EXERCISE GOAL:
With pictures removed, output every record below exactly as written.

Segment Start: DATA FOR THE TASK

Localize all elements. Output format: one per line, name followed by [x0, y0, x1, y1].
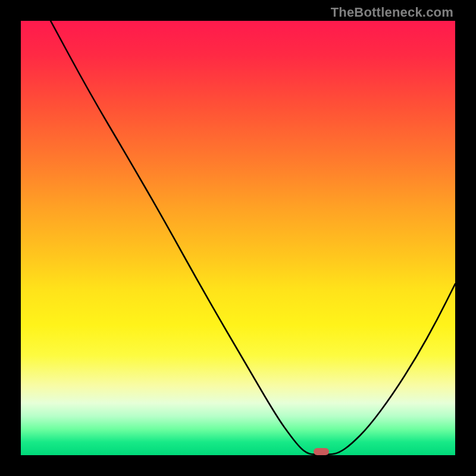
curve-svg: [21, 21, 455, 455]
optimal-marker: [314, 448, 329, 455]
bottleneck-curve: [51, 21, 455, 455]
plot-area: [21, 21, 455, 455]
chart-frame: TheBottleneck.com: [0, 0, 476, 476]
watermark-text: TheBottleneck.com: [331, 5, 453, 20]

Segment End: DATA FOR THE TASK

SOLUTION FOR THIS TASK:
Localize all elements. Output format: one per line, name followed by [x0, y0, x1, y1].
curve-svg: [21, 21, 455, 455]
optimal-marker: [314, 448, 329, 455]
bottleneck-curve: [51, 21, 455, 455]
plot-area: [21, 21, 455, 455]
chart-frame: TheBottleneck.com: [0, 0, 476, 476]
watermark-text: TheBottleneck.com: [331, 5, 453, 20]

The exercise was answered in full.